Fraunhofer Institute for Digital Medicine MEVIS, Bremen, Germany.
University of Bremen, Bremen, Germany.
Int J Comput Assist Radiol Surg. 2020 Sep;15(9):1487-1490. doi: 10.1007/s11548-020-02197-w. Epub 2020 Jun 3.
We investigate the feasibility of reconstructing ultrasound images directly from raw channel data using a deep learning network. Starting from the raw data, we present the network the full measurement information, allowing for a more generic reconstruction to form, as compared to common reconstructions constrained by physical models using fixed speed of sound assumptions.
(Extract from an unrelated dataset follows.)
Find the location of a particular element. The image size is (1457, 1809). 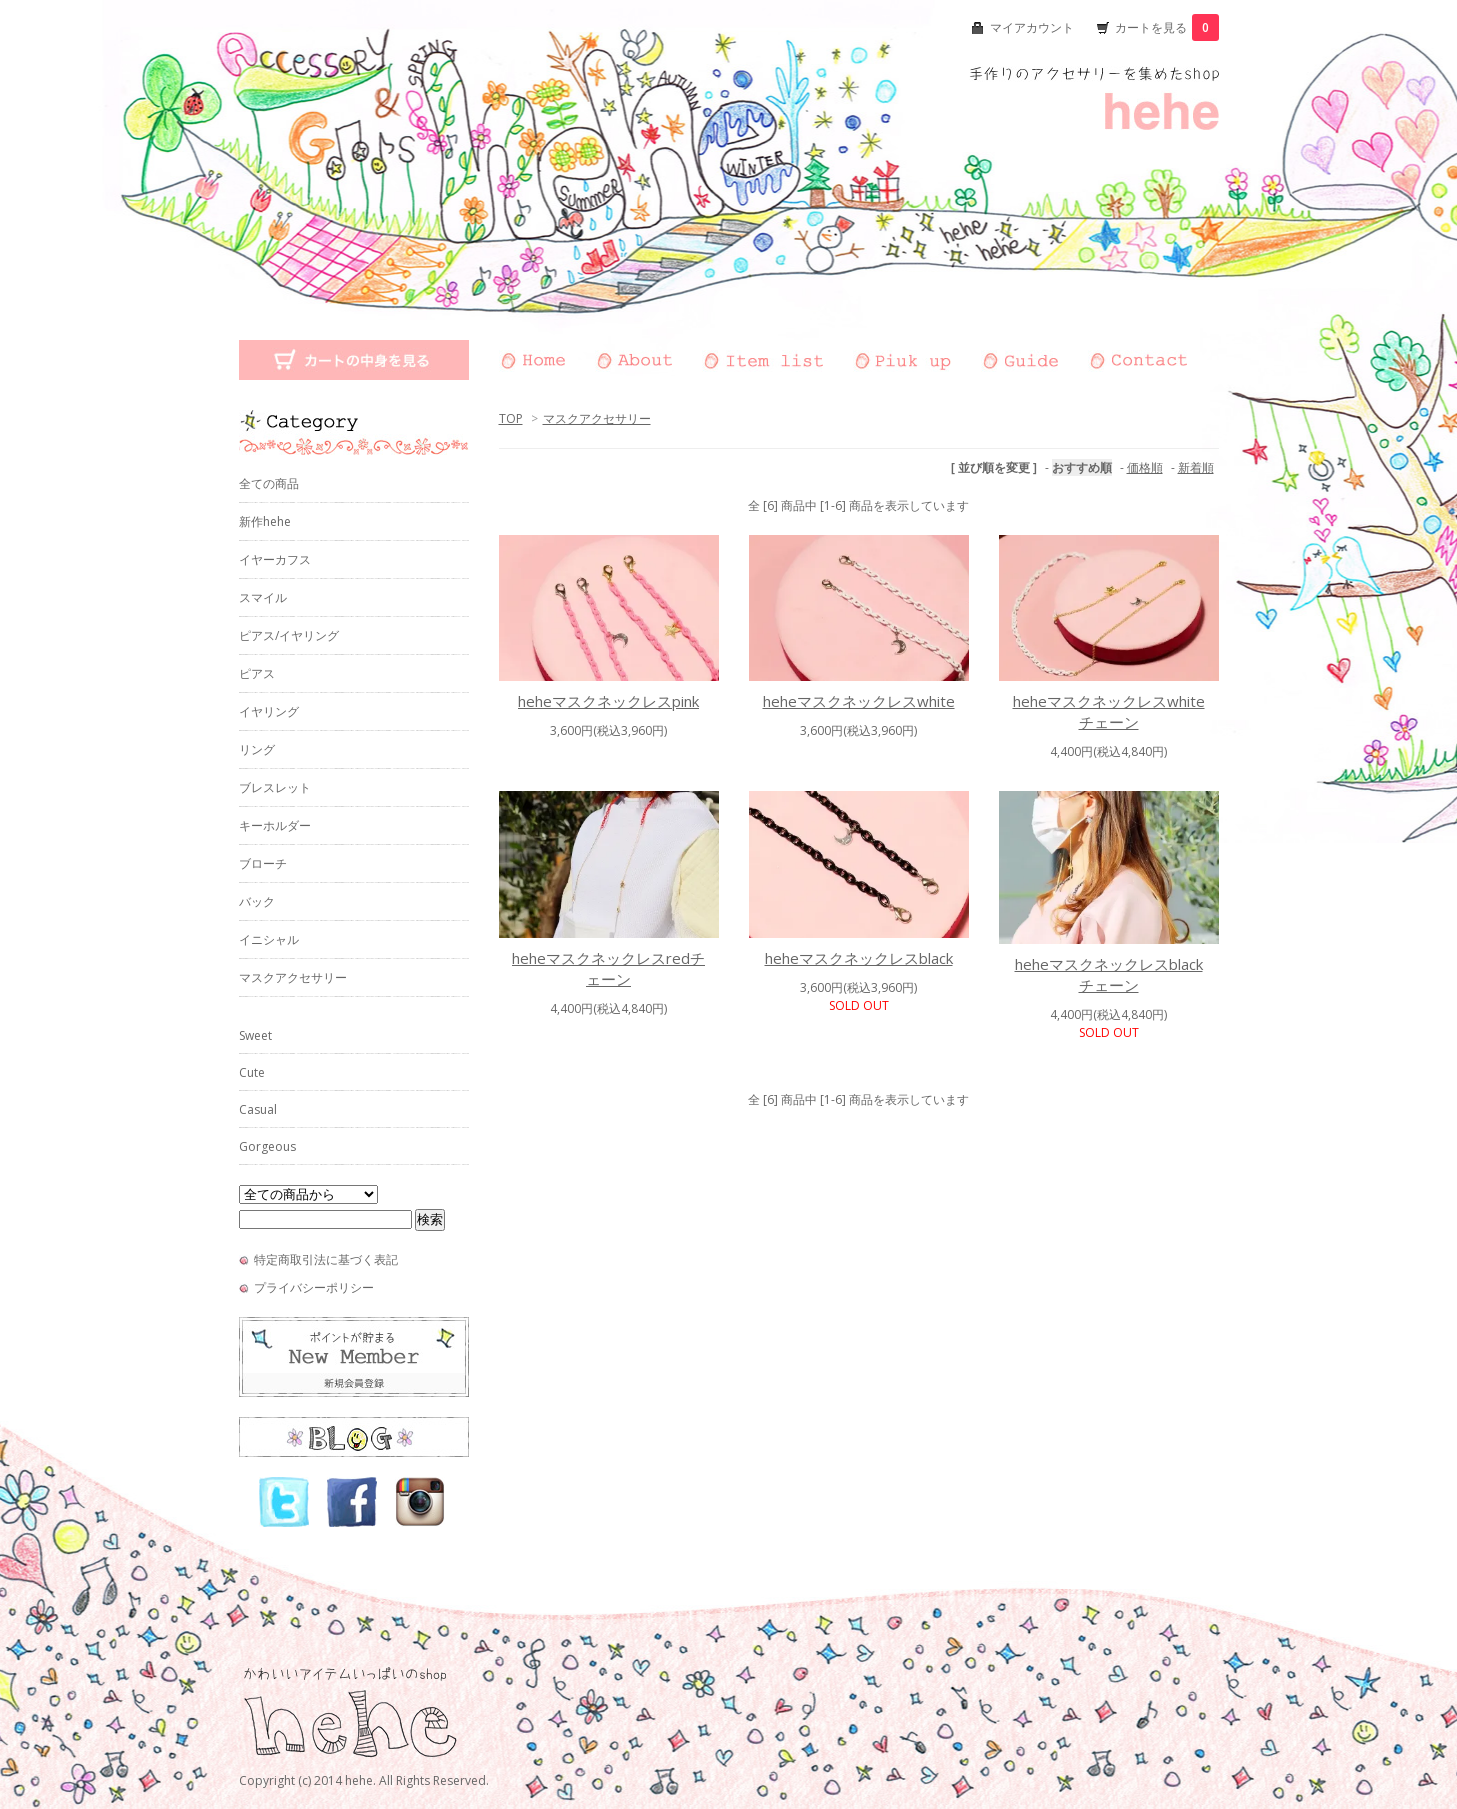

We propose a U-Net-like architecture for the given task. Additional layers with strided convolutions downsample the raw data. Hyperparameter optimization was used to find a suitable learning rate. We train and test our deep learning approach on plane wave ultrasound images with a single insonification angle. The dataset includes phantom as well as in vivo data.
The images produced by our method are visually comparable to ones reconstructed with the conventional delay and sum algorithm. Deviations between prediction and ground truth are likely to be related to speckle noise. For the test set, the mean absolute error is [Formula: see text] for the phantom images and [Formula: see text] for the in vivo data.
The result shows the feasibility of our approach and opens up new research directions regarding information retrieval from raw channel data. As the networks reconstruction performance is limited by the quality of the ground truth images, using other ultrasound reconstruction technique or image types as target data would be of interest.
我们研究了使用深度学习网络直接从原始通道数据重建超声图像的可行性。从原始数据出发,为网络提供完整的测量信息,从而可以进行更通用的重建,与使用固定声速假设的物理模型约束的常见重建相比,这种重建方式更加通用。
我们为给定任务提出了一种类似于 U-Net 的架构。带有跨步卷积的附加层对原始数据进行下采样。使用超参数优化来找到合适的学习率。我们在具有单个照射角的平面波超声图像上训练和测试我们的深度学习方法。该数据集包括体模和体内数据。
我们的方法生成的图像在视觉上可与传统的延迟求和算法重建的图像相媲美。预测值与真实值之间的偏差可能与散斑噪声有关。对于测试集,体模图像的平均绝对误差为[公式:见文本],体内数据的平均绝对误差为[公式:见文本]。
结果表明了我们的方法的可行性,并为从原始通道数据中检索信息开辟了新的研究方向。由于网络的重建性能受到真实图像质量的限制,因此使用其他超声重建技术或图像类型作为目标数据将是很有意义的。